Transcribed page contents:

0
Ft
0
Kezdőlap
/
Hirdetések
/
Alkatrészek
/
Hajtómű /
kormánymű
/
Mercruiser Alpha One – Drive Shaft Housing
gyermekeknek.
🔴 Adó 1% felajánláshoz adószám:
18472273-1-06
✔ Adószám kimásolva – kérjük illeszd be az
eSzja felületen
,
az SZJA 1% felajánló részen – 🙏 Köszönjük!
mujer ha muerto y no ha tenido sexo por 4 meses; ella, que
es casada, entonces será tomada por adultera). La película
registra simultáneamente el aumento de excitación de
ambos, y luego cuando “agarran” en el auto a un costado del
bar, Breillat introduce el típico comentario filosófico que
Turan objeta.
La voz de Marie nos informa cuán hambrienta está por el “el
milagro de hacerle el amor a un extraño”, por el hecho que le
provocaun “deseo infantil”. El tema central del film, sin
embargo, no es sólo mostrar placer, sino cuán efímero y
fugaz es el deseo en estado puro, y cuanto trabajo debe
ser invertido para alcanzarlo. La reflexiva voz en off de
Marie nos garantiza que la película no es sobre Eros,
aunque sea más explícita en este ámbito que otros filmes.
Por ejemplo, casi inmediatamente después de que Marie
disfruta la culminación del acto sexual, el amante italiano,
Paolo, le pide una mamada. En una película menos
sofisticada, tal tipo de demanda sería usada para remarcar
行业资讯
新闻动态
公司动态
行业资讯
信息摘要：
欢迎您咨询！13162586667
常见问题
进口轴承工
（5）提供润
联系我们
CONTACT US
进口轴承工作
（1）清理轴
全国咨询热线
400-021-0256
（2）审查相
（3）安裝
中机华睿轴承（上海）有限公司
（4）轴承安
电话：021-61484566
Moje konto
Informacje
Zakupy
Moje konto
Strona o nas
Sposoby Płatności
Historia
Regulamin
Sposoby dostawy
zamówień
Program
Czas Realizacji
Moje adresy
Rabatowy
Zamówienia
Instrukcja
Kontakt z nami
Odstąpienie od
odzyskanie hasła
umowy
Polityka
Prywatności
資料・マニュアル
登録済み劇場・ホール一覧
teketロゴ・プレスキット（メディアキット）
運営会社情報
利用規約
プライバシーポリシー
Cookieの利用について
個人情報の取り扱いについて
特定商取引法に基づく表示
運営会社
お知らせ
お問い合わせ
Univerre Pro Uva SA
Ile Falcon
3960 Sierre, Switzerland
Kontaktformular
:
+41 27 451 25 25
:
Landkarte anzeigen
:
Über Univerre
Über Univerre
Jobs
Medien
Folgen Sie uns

ACTIVITY: Every line from above should appear again in the answer, exactly as written.

ANSWER SPACE:
0
Ft
0
Kezdőlap
/
Hirdetések
/
Alkatrészek
/
Hajtómű /
kormánymű
/
Mercruiser Alpha One – Drive Shaft Housing
gyermekeknek.
🔴 Adó 1% felajánláshoz adószám:
18472273-1-06
✔ Adószám kimásolva – kérjük illeszd be az
eSzja felületen
,
az SZJA 1% felajánló részen – 🙏 Köszönjük!
mujer ha muerto y no ha tenido sexo por 4 meses; ella, que
es casada, entonces será tomada por adultera). La película
registra simultáneamente el aumento de excitación de
ambos, y luego cuando “agarran” en el auto a un costado del
bar, Breillat introduce el típico comentario filosófico que
Turan objeta.
La voz de Marie nos informa cuán hambrienta está por el “el
milagro de hacerle el amor a un extraño”, por el hecho que le
provocaun “deseo infantil”. El tema central del film, sin
embargo, no es sólo mostrar placer, sino cuán efímero y
fugaz es el deseo en estado puro, y cuanto trabajo debe
ser invertido para alcanzarlo. La reflexiva voz en off de
Marie nos garantiza que la película no es sobre Eros,
aunque sea más explícita en este ámbito que otros filmes.
Por ejemplo, casi inmediatamente después de que Marie
disfruta la culminación del acto sexual, el amante italiano,
Paolo, le pide una mamada. En una película menos
sofisticada, tal tipo de demanda sería usada para remarcar
行业资讯
新闻动态
公司动态
行业资讯
信息摘要：
欢迎您咨询！13162586667
常见问题
进口轴承工
（5）提供润
联系我们
CONTACT US
进口轴承工作
（1）清理轴
全国咨询热线
400-021-0256
（2）审查相
（3）安裝
中机华睿轴承（上海）有限公司
（4）轴承安
电话：021-61484566
Moje konto
Informacje
Zakupy
Moje konto
Strona o nas
Sposoby Płatności
Historia
Regulamin
Sposoby dostawy
zamówień
Program
Czas Realizacji
Moje adresy
Rabatowy
Zamówienia
Instrukcja
Kontakt z nami
Odstąpienie od
odzyskanie hasła
umowy
Polityka
Prywatności
資料・マニュアル
登録済み劇場・ホール一覧
teketロゴ・プレスキット（メディアキット）
運営会社情報
利用規約
プライバシーポリシー
Cookieの利用について
個人情報の取り扱いについて
特定商取引法に基づく表示
運営会社
お知らせ
お問い合わせ
Univerre Pro Uva SA
Ile Falcon
3960 Sierre, Switzerland
Kontaktformular
:
+41 27 451 25 25
:
Landkarte anzeigen
:
Über Univerre
Über Univerre
Jobs
Medien
Folgen Sie uns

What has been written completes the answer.